__HOW TO COMPLETE THIS TASK__.
The required output is the line with "Summer Sweaters" plus all lines that follow it to the end of the listing below, written out exactly, with no pictures.
Start of DATA FOR THIS EXERCISE
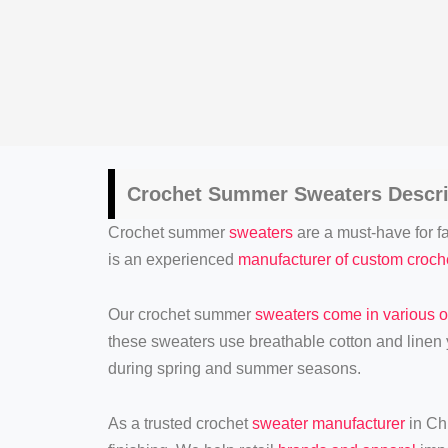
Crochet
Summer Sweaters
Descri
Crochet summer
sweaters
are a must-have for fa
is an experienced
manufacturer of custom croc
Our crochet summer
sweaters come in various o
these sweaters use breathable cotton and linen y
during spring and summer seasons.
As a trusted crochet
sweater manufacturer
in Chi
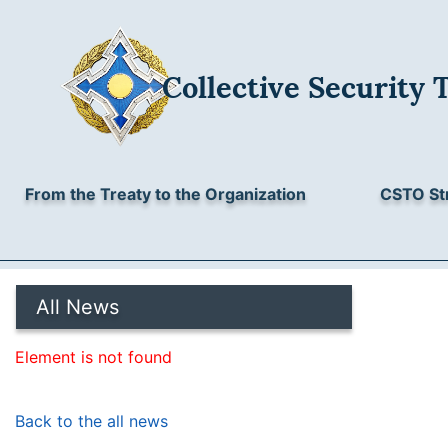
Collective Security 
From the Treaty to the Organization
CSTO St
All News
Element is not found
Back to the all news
End of DATA FOR THIS EXERCISE
__COMPLETED EXERCISE__.
Summer Sweaters
Descri
Crochet summer
sweaters
are a must-have for fa
is an experienced
manufacturer of custom croc
Our crochet summer
sweaters come in various o
these sweaters use breathable cotton and linen y
during spring and summer seasons.
As a trusted crochet
sweater manufacturer
in Chi
Collective Security 
From the Treaty to the Organization
CSTO St
All News
Element is not found
Back to the all news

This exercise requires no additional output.